## Work item
Don't include pictures. Quote the lines below from the first through the line that contains "İstanbul’da Alevi örgütleri, Suriye’de".

*** Records for this task

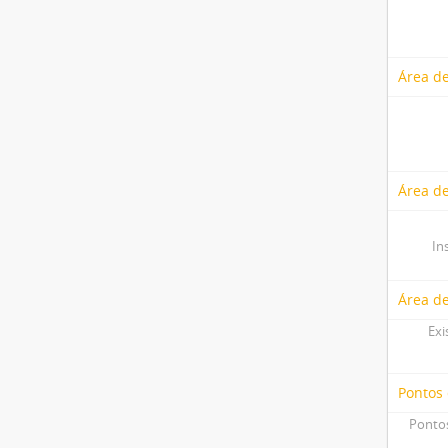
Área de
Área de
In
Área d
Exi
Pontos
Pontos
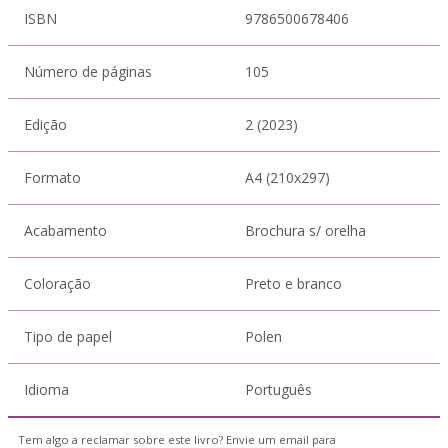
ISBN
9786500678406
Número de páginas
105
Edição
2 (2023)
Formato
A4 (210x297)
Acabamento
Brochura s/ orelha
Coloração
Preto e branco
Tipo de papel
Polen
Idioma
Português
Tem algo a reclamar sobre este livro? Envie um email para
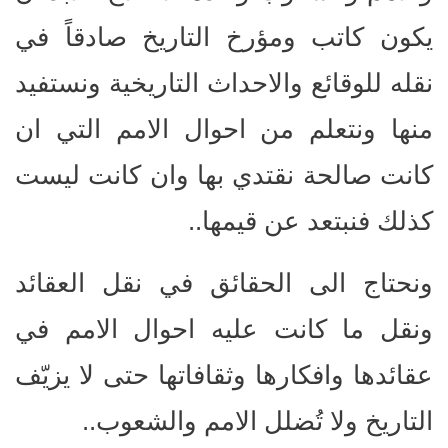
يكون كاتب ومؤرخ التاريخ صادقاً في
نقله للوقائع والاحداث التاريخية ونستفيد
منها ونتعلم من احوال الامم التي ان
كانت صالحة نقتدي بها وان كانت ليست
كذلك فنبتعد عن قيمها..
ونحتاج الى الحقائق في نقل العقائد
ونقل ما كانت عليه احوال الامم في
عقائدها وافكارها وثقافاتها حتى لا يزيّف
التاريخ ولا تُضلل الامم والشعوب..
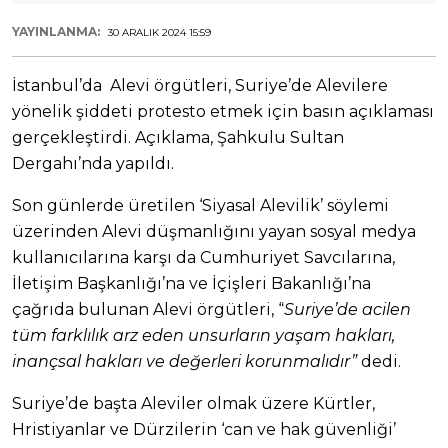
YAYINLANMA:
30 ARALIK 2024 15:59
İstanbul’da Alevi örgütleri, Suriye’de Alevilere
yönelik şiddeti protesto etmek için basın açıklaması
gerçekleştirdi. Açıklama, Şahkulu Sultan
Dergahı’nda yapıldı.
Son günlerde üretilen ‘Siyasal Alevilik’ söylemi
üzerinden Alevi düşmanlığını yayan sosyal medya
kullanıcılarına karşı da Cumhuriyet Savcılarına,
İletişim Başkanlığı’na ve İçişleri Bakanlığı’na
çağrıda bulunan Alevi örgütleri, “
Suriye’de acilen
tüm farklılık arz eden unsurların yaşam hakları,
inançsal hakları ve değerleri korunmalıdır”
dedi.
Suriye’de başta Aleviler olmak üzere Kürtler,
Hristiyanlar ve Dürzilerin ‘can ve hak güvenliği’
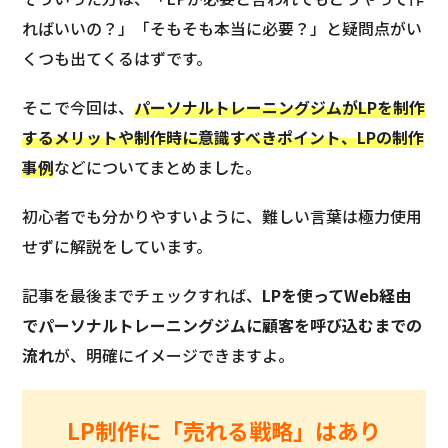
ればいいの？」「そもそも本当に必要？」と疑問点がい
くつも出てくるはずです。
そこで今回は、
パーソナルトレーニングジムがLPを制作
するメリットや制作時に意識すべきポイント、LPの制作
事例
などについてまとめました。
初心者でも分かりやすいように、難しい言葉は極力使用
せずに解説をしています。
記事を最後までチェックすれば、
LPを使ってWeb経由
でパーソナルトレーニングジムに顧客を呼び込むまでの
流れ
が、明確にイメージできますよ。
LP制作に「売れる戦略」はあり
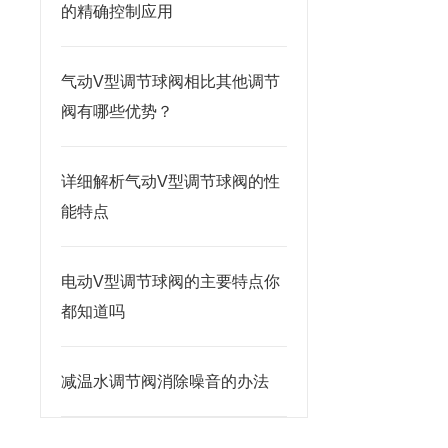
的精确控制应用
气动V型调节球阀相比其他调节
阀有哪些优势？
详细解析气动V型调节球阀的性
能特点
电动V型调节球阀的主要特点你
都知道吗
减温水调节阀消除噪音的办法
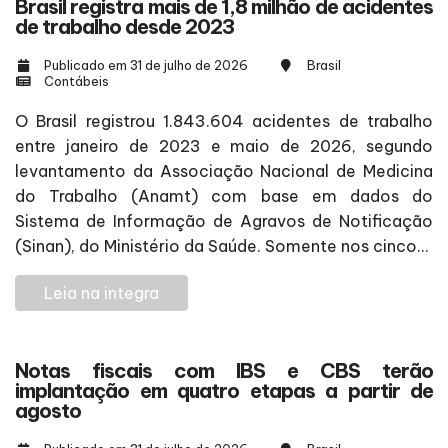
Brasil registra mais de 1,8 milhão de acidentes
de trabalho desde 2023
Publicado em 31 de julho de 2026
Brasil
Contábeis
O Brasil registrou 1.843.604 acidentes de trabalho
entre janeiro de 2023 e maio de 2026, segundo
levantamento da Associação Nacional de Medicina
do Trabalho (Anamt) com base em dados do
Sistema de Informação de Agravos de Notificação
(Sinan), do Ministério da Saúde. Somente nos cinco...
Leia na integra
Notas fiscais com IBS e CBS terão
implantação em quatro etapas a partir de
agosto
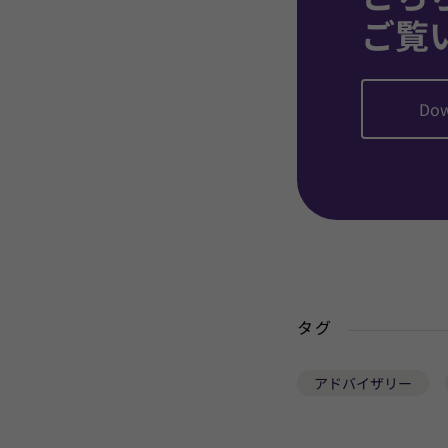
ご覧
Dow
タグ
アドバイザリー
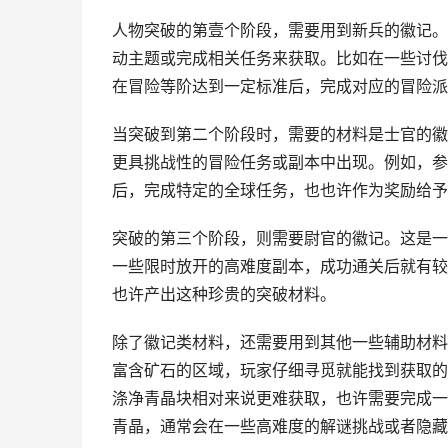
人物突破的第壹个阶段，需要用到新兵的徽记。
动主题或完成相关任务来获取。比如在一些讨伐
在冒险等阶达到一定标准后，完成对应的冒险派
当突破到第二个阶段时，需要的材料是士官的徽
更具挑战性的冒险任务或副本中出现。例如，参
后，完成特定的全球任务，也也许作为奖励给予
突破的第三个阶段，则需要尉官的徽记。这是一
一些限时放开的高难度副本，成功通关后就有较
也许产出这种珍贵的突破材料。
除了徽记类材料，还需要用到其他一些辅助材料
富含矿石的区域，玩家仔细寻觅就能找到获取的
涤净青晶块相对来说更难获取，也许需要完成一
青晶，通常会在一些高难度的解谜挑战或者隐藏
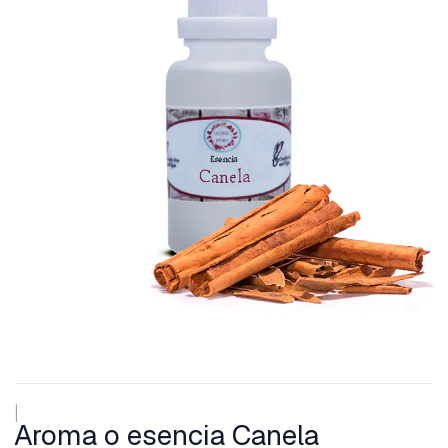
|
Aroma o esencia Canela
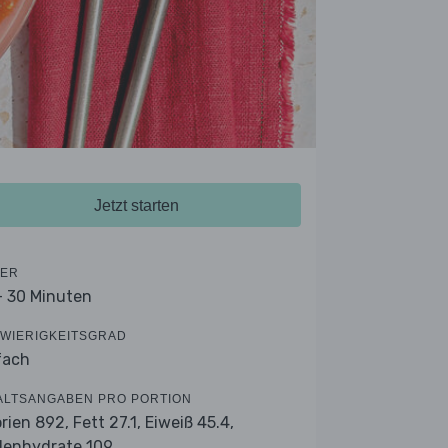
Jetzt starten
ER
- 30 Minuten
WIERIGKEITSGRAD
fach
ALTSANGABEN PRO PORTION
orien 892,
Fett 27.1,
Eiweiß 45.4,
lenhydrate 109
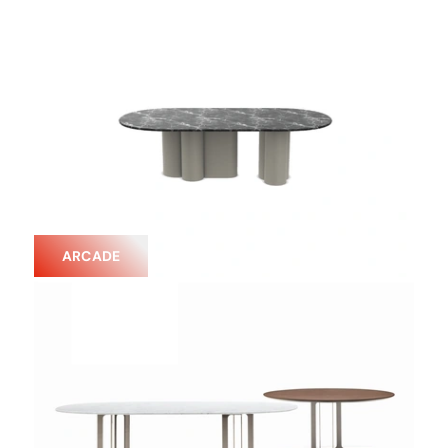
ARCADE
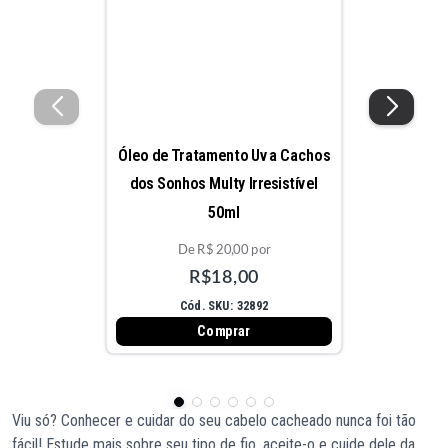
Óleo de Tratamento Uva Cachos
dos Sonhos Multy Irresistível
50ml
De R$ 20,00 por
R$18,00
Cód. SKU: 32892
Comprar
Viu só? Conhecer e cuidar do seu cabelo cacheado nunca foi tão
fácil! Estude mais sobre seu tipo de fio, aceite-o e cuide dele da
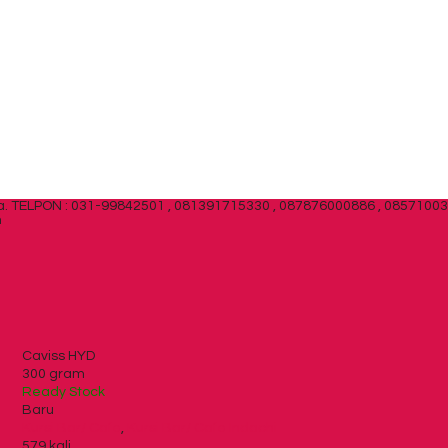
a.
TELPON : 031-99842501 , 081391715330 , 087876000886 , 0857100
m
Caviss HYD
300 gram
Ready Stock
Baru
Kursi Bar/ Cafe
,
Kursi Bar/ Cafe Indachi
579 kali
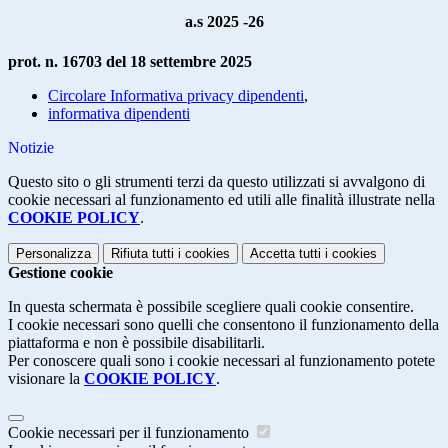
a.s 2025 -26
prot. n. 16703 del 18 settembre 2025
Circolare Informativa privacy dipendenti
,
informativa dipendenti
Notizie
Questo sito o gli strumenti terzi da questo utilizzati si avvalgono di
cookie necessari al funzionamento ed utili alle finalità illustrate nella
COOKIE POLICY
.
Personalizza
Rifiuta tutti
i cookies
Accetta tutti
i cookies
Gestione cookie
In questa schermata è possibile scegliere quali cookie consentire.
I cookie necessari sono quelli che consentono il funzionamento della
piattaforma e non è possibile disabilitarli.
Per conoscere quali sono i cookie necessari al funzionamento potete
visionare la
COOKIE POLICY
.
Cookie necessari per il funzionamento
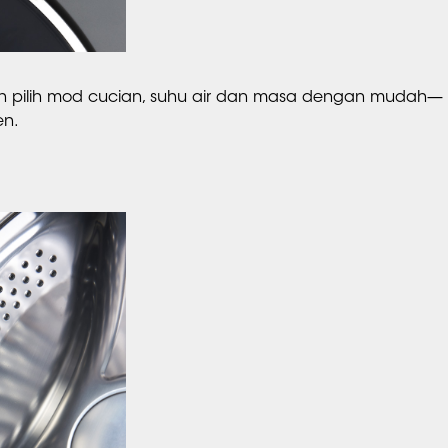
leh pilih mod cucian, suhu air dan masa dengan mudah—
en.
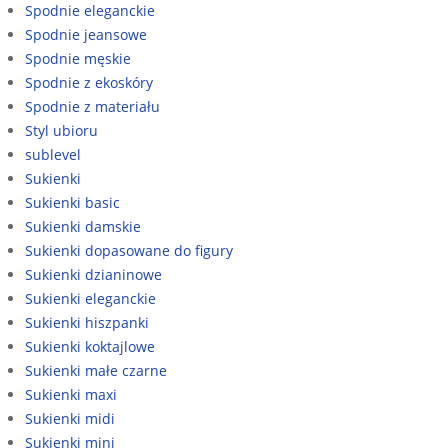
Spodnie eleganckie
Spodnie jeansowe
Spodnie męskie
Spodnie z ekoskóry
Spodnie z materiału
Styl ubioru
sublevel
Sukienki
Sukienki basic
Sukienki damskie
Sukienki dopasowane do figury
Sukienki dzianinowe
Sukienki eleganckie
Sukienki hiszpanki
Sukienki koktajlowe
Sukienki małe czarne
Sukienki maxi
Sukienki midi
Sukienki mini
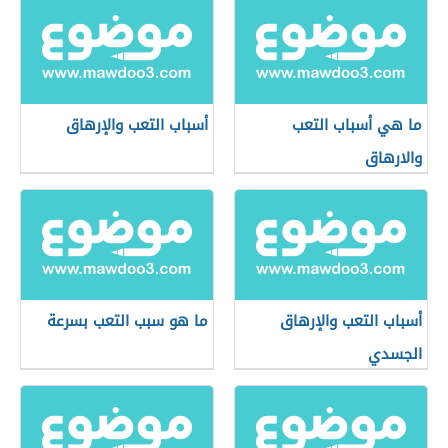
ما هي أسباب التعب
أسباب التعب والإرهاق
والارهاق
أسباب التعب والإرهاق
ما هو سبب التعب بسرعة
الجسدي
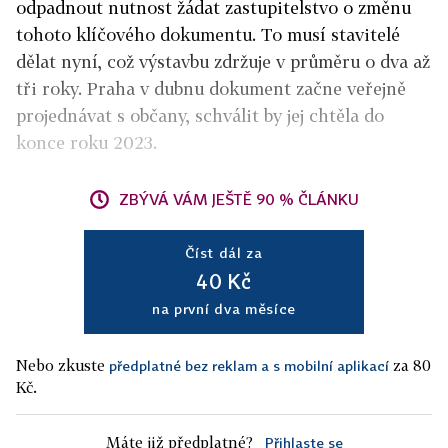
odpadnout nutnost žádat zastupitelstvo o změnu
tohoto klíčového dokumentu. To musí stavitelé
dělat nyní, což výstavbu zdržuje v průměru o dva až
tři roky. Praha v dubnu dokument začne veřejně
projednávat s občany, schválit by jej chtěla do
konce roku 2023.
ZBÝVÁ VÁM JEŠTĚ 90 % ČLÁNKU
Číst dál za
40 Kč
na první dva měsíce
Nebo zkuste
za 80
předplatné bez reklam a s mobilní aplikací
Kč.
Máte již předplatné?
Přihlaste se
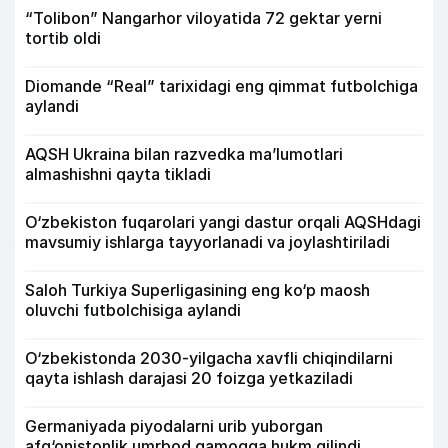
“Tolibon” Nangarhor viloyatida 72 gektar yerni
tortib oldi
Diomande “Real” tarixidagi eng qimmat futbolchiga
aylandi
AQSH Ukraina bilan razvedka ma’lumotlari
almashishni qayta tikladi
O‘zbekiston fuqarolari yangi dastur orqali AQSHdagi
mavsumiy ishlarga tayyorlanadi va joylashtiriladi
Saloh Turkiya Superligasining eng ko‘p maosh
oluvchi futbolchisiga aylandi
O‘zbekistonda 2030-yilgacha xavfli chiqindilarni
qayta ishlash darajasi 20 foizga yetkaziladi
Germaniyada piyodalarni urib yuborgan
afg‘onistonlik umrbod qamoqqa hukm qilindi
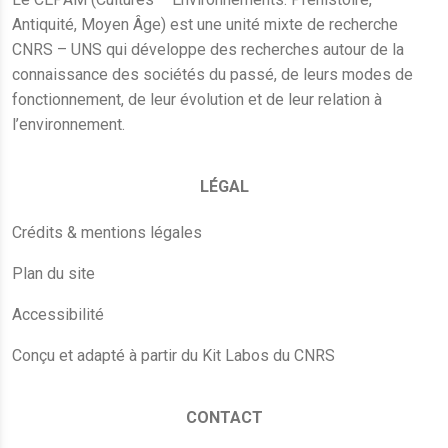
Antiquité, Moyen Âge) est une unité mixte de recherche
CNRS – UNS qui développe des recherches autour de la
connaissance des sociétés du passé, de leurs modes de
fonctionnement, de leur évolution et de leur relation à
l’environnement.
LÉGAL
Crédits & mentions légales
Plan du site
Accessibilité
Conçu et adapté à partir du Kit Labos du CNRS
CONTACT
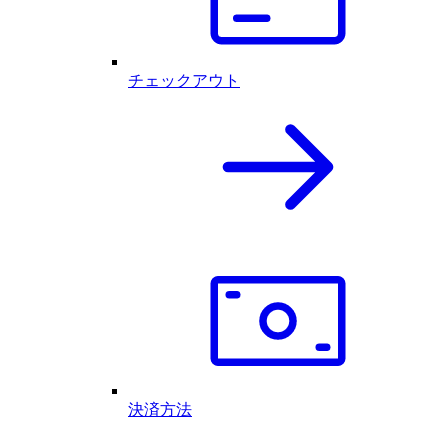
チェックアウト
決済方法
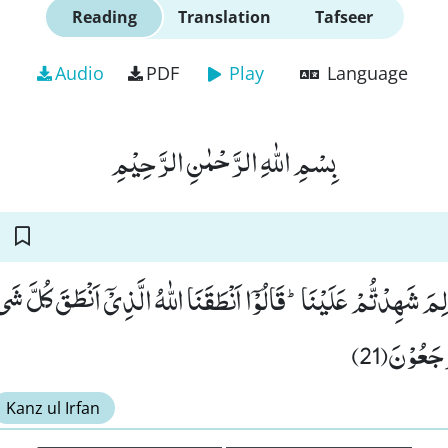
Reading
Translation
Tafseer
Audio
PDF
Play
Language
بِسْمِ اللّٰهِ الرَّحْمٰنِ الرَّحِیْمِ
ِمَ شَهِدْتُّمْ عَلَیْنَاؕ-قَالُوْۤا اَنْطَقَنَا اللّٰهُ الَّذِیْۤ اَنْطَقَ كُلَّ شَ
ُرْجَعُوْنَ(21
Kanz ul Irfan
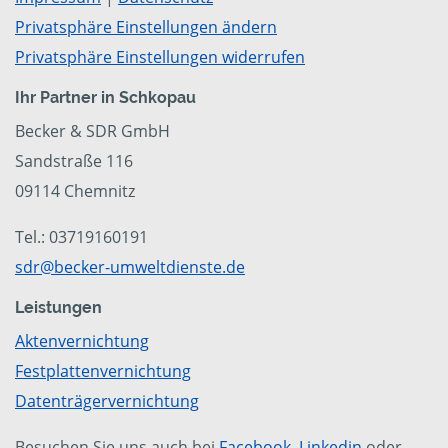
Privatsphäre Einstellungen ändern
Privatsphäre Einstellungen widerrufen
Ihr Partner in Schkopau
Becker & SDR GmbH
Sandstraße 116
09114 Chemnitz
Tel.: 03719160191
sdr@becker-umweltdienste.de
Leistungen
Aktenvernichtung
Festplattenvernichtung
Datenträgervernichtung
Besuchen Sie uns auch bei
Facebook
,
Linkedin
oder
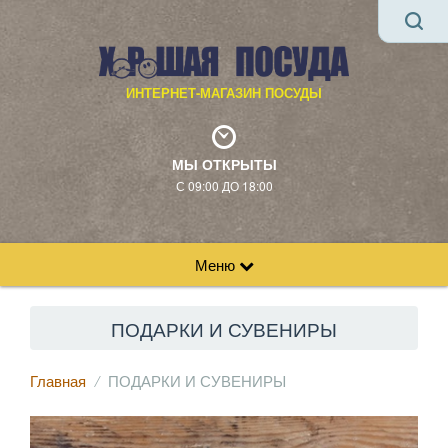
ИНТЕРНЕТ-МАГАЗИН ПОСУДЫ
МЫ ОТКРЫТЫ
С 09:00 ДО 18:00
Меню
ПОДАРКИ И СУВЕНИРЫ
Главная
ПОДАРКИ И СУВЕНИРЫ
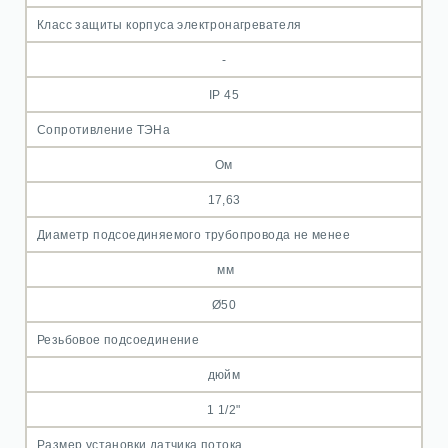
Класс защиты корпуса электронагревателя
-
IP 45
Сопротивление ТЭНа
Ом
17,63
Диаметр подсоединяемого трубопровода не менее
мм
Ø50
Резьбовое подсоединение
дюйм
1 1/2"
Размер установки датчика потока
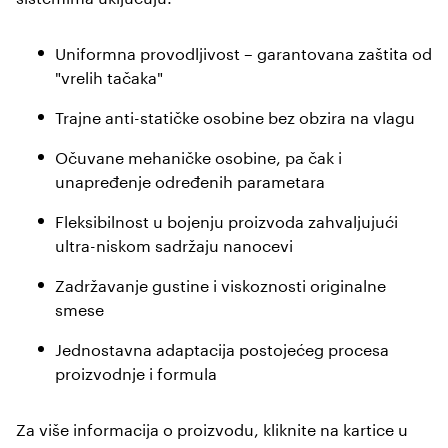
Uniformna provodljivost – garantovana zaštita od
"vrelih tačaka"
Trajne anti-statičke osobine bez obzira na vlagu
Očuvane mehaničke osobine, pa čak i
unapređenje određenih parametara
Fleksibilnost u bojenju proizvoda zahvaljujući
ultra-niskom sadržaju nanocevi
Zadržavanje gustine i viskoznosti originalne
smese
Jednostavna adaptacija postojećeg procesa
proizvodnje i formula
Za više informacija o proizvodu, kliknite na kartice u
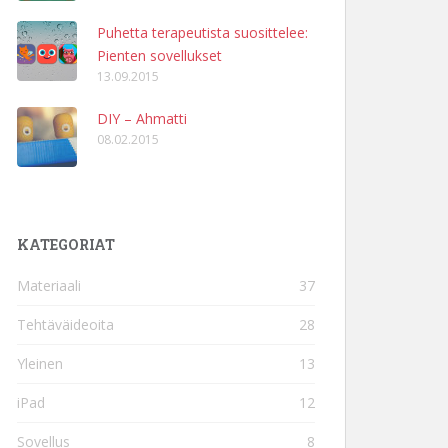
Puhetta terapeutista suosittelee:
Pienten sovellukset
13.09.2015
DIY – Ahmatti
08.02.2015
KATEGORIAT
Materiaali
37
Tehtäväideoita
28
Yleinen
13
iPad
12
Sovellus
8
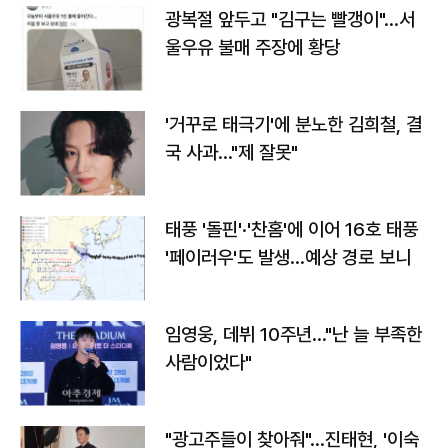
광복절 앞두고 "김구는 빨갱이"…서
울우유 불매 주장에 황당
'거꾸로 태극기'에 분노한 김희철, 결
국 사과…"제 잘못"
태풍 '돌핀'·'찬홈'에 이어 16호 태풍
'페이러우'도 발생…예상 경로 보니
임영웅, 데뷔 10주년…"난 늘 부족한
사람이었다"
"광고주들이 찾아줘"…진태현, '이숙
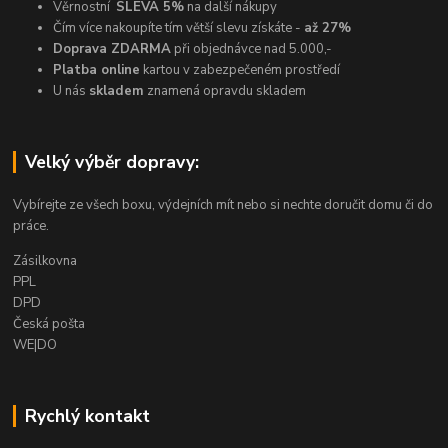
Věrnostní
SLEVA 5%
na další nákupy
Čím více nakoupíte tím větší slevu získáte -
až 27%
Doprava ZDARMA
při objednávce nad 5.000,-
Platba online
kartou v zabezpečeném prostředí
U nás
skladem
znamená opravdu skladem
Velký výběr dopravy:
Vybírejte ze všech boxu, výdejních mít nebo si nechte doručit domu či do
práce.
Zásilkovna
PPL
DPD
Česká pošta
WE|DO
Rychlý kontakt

******

## Answer area
Área de
Área de
In
Área d
Exi
Pontos
Pontos
ISBN
9786500678406
Número de páginas
105
Edição
2 (2023)
Formato
A4 (210x297)
Acabamento
Brochura s/ orelha
Coloração
Preto e branco
Tipo de papel
Polen
Idioma
Português
Tem algo a reclamar sobre este livro? Envie um email para
يكون كاتب ومؤرخ التاريخ صادقاً في
نقله للوقائع والاحداث التاريخية ونستفيد
منها ونتعلم من احوال الامم التي ان
كانت صالحة نقتدي بها وان كانت ليست
كذلك فنبتعد عن قيمها..
ونحتاج الى الحقائق في نقل العقائد
ونقل ما كانت عليه احوال الامم في
عقائدها وافكارها وثقافاتها حتى لا يزيّف
التاريخ ولا تُضلل الامم والشعوب..
YAYINLANMA:
30 ARALIK 2024 15:59
İstanbul’da Alevi örgütleri, Suriye’de Alevilere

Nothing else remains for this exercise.